Zoe Langer

Dante in the Museum: Portrait Albums and the Foundation of Italian Literary History (1400-1800)

My work explores how the publication, circulation, and collection of the portrait of Dante Alighieri shaped ideas about the genre of poetry and the invention of literary history in the early modern period (1400 - 1800). I examine the ways that printed portrait books, medals, museums, and libraries in rich the collections at the Herzog August Bibliothek established Dante’s iconography, authorship, and cultural authority in Europe. I am particularly interested in the ways that artists and publishers working in Northern Europe (Frankfurt, Antwerp, Lyon) presented Dante to different print markets in the sixteenth and seventeenth centuries, translating Dante’s authority to multiple authors and audiences.
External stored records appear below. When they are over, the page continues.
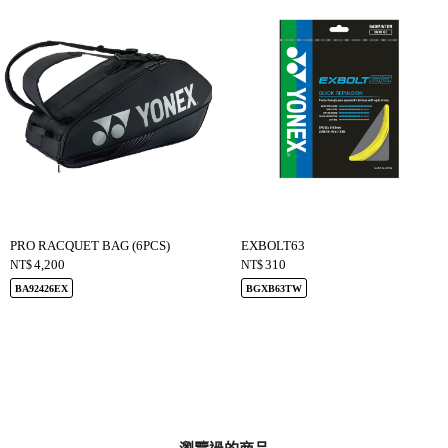
PRO RACQUET BAG (6PCS)
EXBOLT63
4,200
310
NT$
NT$
BA92426EX
BGXB63TW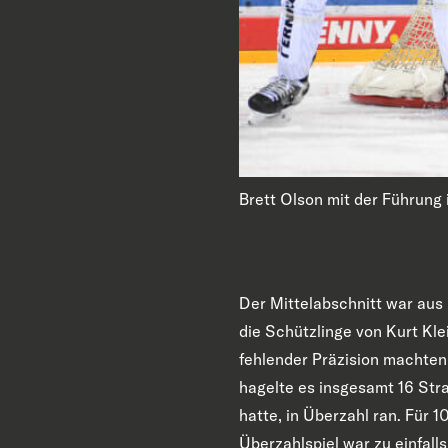
Brett Olson mit der Führung 
Der Mittelabschnitt war aus 
die Schützlinge von Kurt Kl
fehlender Präzision machten 
hagelte es insgesamt 16 Str
hatte, in Überzahl ran. Für 
Überzahlspiel war zu einfall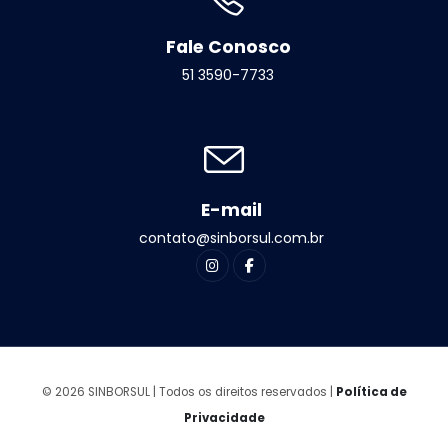
Fale Conosco
51 3590-7733
E-mail
contato@sinborsul.com.br
© 2026 SINBORSUL | Todos os direitos reservados |
Política de
Privacidade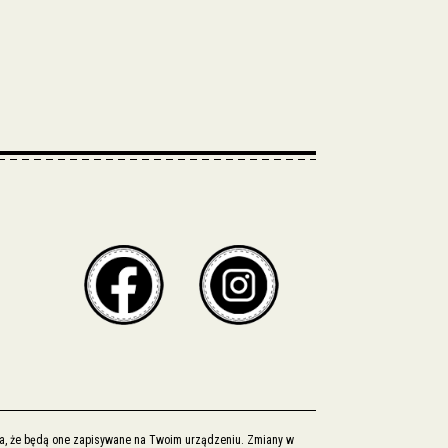
cza, że będą one zapisywane na Twoim urządzeniu. Zmiany w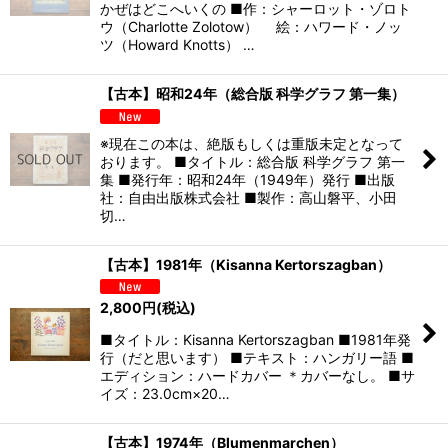
かぜはどこへいくの ■作：シャーロット・ゾロト
ウ（Charlotte Zolotow） 絵：ハワード・ノッ
ツ（Howard Knotts） …
【古本】昭和24年（総合版 科学グラフ 第一集）
※現在この本は、絶版もしくは重版未定となって
おります。 ■タイトル：総合版 科学グラフ 第一
集 ■発行年：昭和24年（1949年）発行 ■出版
社：自由出版株式会社 ■製作：高山磐平、小田
切…
【古本】1981年（Kisanna Kertorszagban）
2,800
円
(税込)
■タイトル：Kisanna Kertorszagban ■1981年発
行（だと思います） ■テキスト：ハンガリー語 ■
エディション：ハードカバー ＊カバーなし。 ■サ
イズ：23.0cm×20…
【古本】1974年（Blumenmarchen）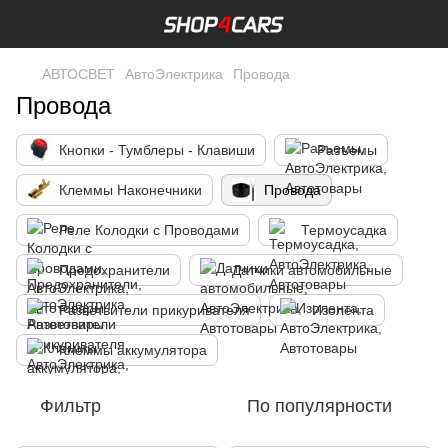
АВТОСВЕТ
АвтоЭлектрика
Провода
Провода
Кнопки - Тумблеры - Клавиши
Разъемы
Клеммы Наконечники
Провода
Реле Колодки с Проводами
Термоусадка
Предохранители
Датчики автомобильные
Разветвители прикуривателя
Изолента
Клеммы аккумулятора
Фильтр
По популярности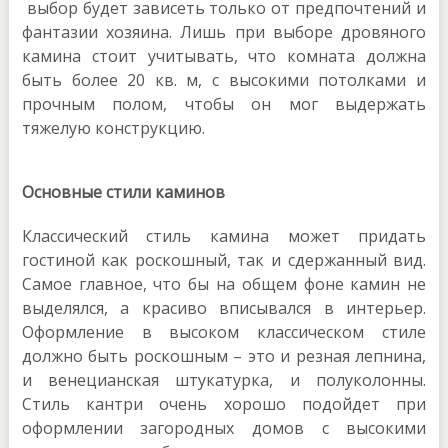
выбор будет зависеть только от предпочтений и
фантазии хозяина. Лишь при выборе дровяного
камина стоит учитывать, что комната должна
быть более 20 кв. м, с высокими потолками и
прочным полом, чтобы он мог выдержать
тяжелую конструкцию.
Основные стили каминов
Классический стиль камина может придать
гостиной как роскошный, так и сдержанный вид.
Самое главное, что бы на общем фоне камин не
выделялся, а красиво вписывался в интерьер.
Оформление в высоком классическом стиле
должно быть роскошным – это и резная лепнина,
и венецианская штукатурка, и полуколонны.
Стиль кантри очень хорошо подойдет при
оформлении загородных домов с высокими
The analysis of these visual sources provides a more complete picture of how readers encountered Italian authors both in Italy and abroad and yields new insights into changing attitudes towards Dante’s position as an author and the history of reading his works from 1500 to 1800. More broadly, I am interested in how the acquisition of albums, single-sheet prints, and printed editions by or featuring Italian authors, namely Dante, Petrarch, and Boccaccio, for the Ducal library in the period of 1550 to 1800 gives us valuable insight into the history of early modern collecting practices and the organization of early modern libraries in Europe.